In this article we will discuss how to correctly size the hardware resources of a 3 node Proxmox VE hyper-converged cluster and how to get an estimate for the best possible solution.

The cluster we’ll be sizing below consists of 3 nodes and 2 switches.

It’s very important to understandi how the hyperconverged cluster works.

1. The logic behind the project

A few introductory remarks before starting:

  • The cluster consists of three servers (also called nodes or hypervisors).
  • The hyper-converged storage space, at the core of the 3 node cluster, is calculated differently than CPU and RAM resources.
  • Cluster load is represented by a Virtual Machine (VM) and a Container (CT).
  • The cluster must continue to operate without service interruption even if a node and/or switch goes down.

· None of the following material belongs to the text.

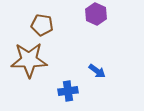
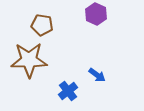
blue arrow: moved 4 px down
blue cross: rotated 30 degrees counterclockwise
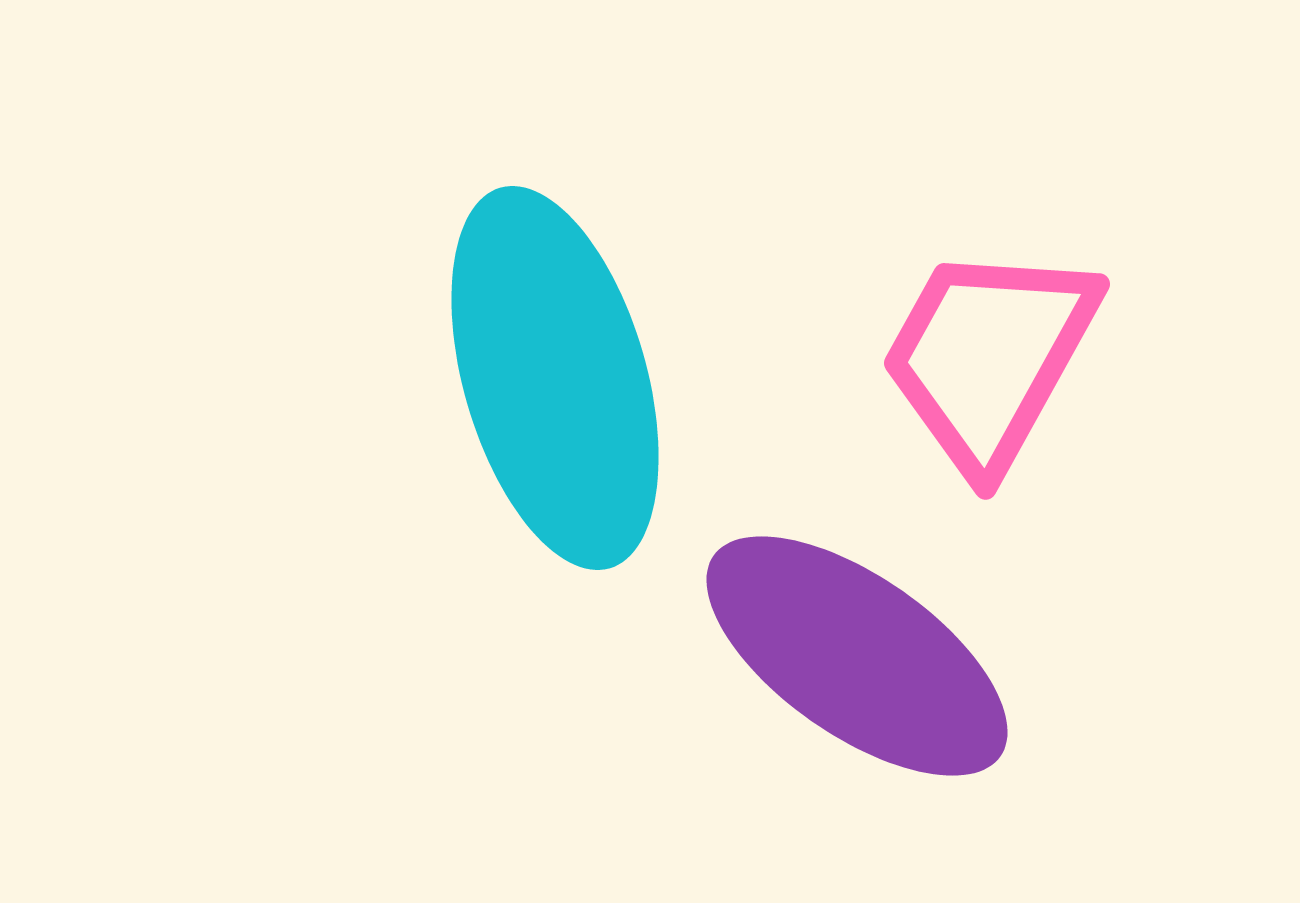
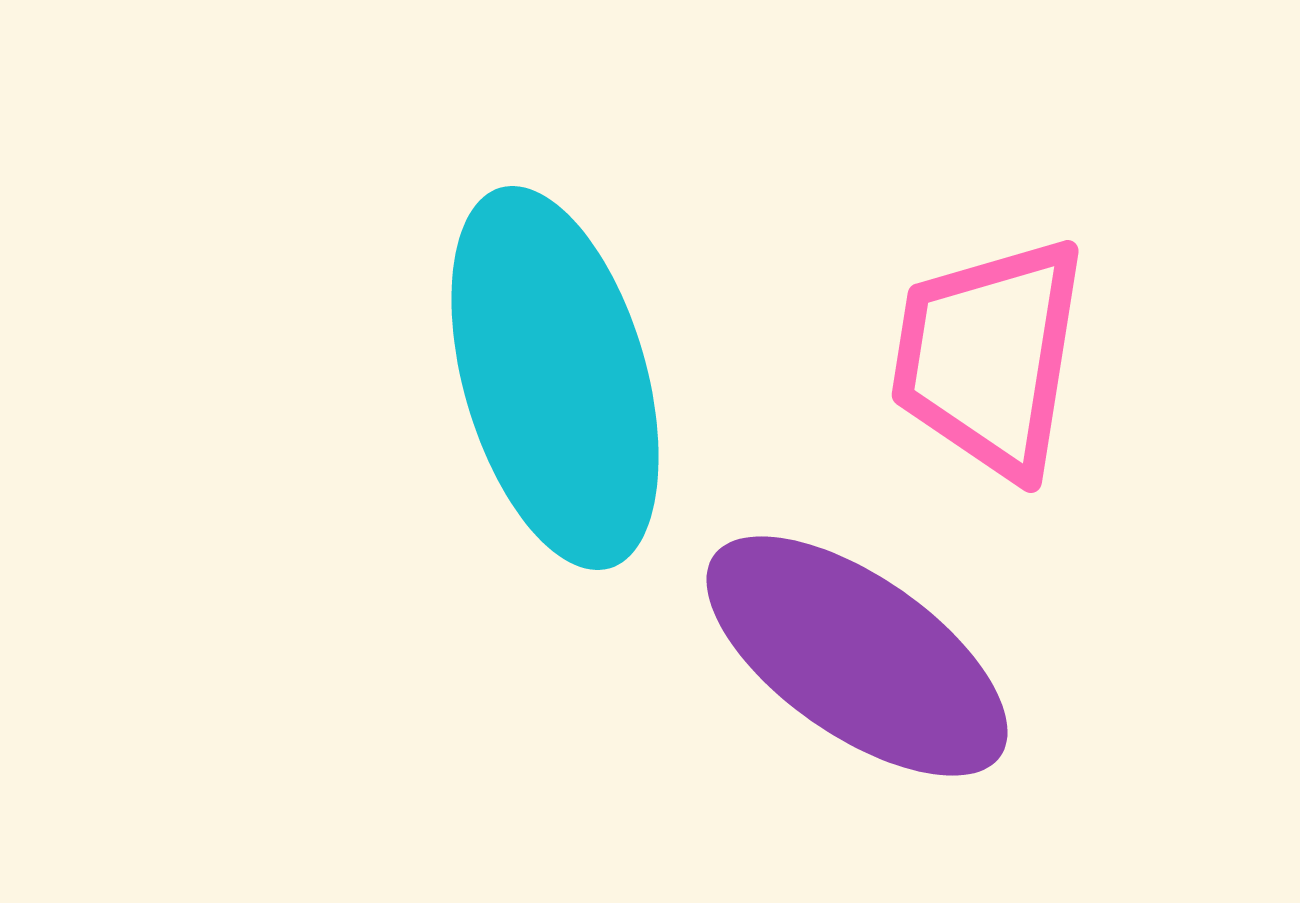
pink trapezoid: rotated 20 degrees counterclockwise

Sizing will be done considering a fundamental characteristic:

A cluster makes sense because it has Fault Tolerance characteristics.

Meaning a cluster consisting of 3 nodes and 2 switches will work without interruption, even in the event of a node or switch failure.

If you are unable to run VMs and CTs on two of the three nodes due to lack of hardware resources, the the cluser concept is lost.

Such scenario can and should be avoided with correct hardware sizing.

These Fault Tolerance characteristics indicate that all hardware requirements of the virtual machines and containers will have to run on 2 nodes and 1 switch.

This means that, in our example, you can afford losing one node and one switch without affecting how the resources work.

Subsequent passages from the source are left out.